▸ Directions: Exact copy, no pictures: output each line below as it stands.

Saved entries
*** Begin section ***

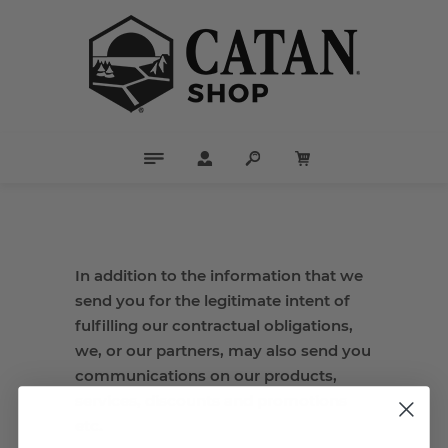
In addition to the information that we
send you for the legitimate intent of
fulfilling our contractual obligations,
we, or our partners, may also send you
communications on our products,
services, discounts and promotions
etc.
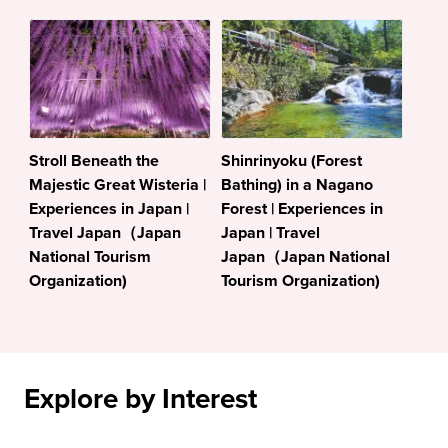
Stroll Beneath the
Shinrinyoku (Forest
Majestic Great Wisteria |
Bathing) in a Nagano
Experiences in Japan |
Forest | Experiences in
Travel Japan（Japan
Japan | Travel
National Tourism
Japan（Japan National
Organization)
Tourism Organization)
Explore by Interest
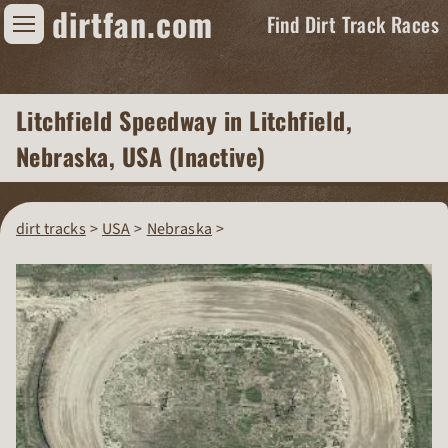
dirtfan.com
Find Dirt Track Races
Find Dirt Track Races
Litchfield Speedway
in Litchfield,
Tracks
Nebraska, USA (Inactive)
Organizations
Races
dirt tracks
USA
Nebraska
Virtual
News
Photos
Videos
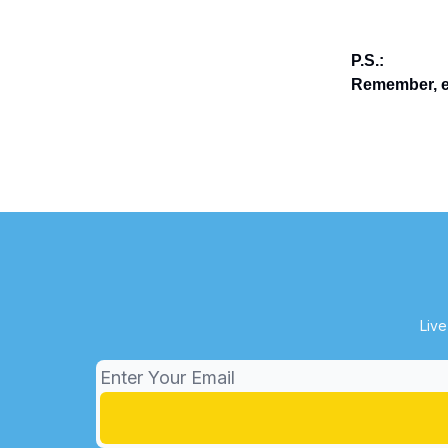
P.S.:
Remember, en
Live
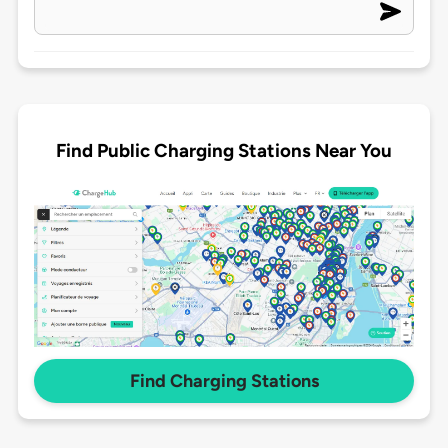
Find Public Charging Stations Near You
Find Charging Stations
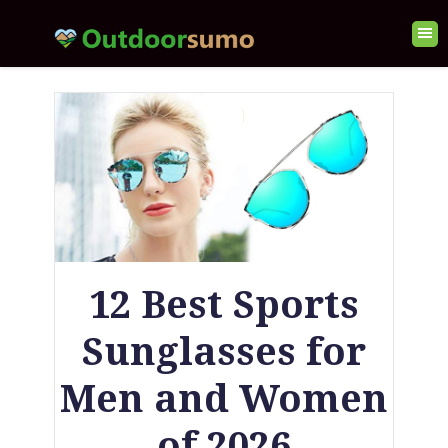
12 Best Sports
Sunglasses for
Men and Women
of 2026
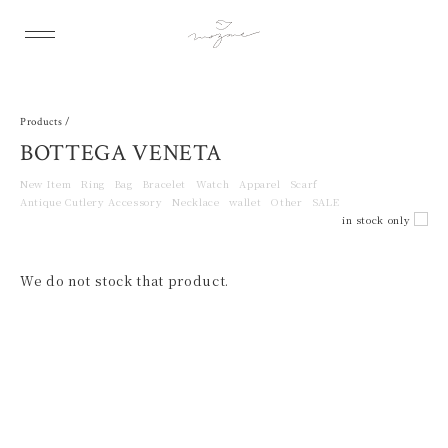
Products /
BOTTEGA VENETA
New Item
Ring
Bag
Bracelet
Watch
Apparel
Scarf
Antique Cutlery Accessory
Necklace
wallet
Other
SALE
in stock only
We do not stock that product.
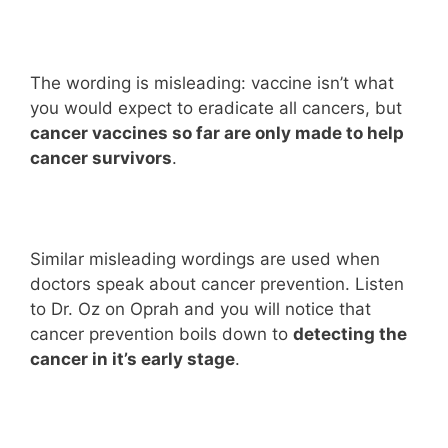
The wording is misleading: vaccine isn’t what
you would expect to eradicate all cancers, but
cancer vaccines so far are only made to help
cancer survivors
.
Similar misleading wordings are used when
doctors speak about cancer prevention. Listen
to Dr. Oz on Oprah and you will notice that
cancer prevention boils down to
detecting the
cancer in it’s early stage
.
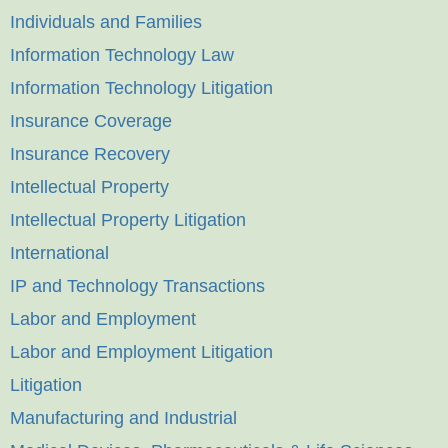
Individuals and Families
Information Technology Law
Information Technology Litigation
Insurance Coverage
Insurance Recovery
Intellectual Property
Intellectual Property Litigation
International
IP and Technology Transactions
Labor and Employment
Labor and Employment Litigation
Litigation
Manufacturing and Industrial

*** End section ***

▸ Result:
In addition to the information that we
send you for the legitimate intent of
fulfilling our contractual obligations,
we, or our partners, may also send you
communications on our products,
services, discounts and promotions
etc.
Stroll Beneath the
Shinrinyoku (Forest
Majestic Great Wisteria |
Bathing) in a Nagano
Experiences in Japan |
Forest | Experiences in
Travel Japan（Japan
Japan | Travel
National Tourism
Japan（Japan National
Organization)
Tourism Organization)
Explore by Interest
dirtfan.com
Find Dirt Track Races
Find Dirt Track Races
Litchfield Speedway
in Litchfield,
Tracks
Nebraska, USA (Inactive)
Organizations
Races
dirt tracks
USA
Nebraska
Virtual
News
Photos
Videos
P.S.:
Remember, en
Live
Find Public Charging Stations Near You
Find Charging Stations
12 Best Sports
Sunglasses for
Men and Women
of 2026
Products /
BOTTEGA VENETA
New Item
Ring
Bag
Bracelet
Watch
Apparel
Scarf
Antique Cutlery Accessory
Necklace
wallet
Other
SALE
in stock only
We do not stock that product.
The wording is misleading: vaccine isn’t what
you would expect to eradicate all cancers, but
cancer vaccines so far are only made to help
cancer survivors
.
Similar misleading wordings are used when
doctors speak about cancer prevention. Listen
to Dr. Oz on Oprah and you will notice that
cancer prevention boils down to
detecting the
cancer in it’s early stage
.
Individuals and Families
Information Technology Law
Information Technology Litigation
Insurance Coverage
Insurance Recovery
Intellectual Property
Intellectual Property Litigation
International
IP and Technology Transactions
Labor and Employment
Labor and Employment Litigation
Litigation
Manufacturing and Industrial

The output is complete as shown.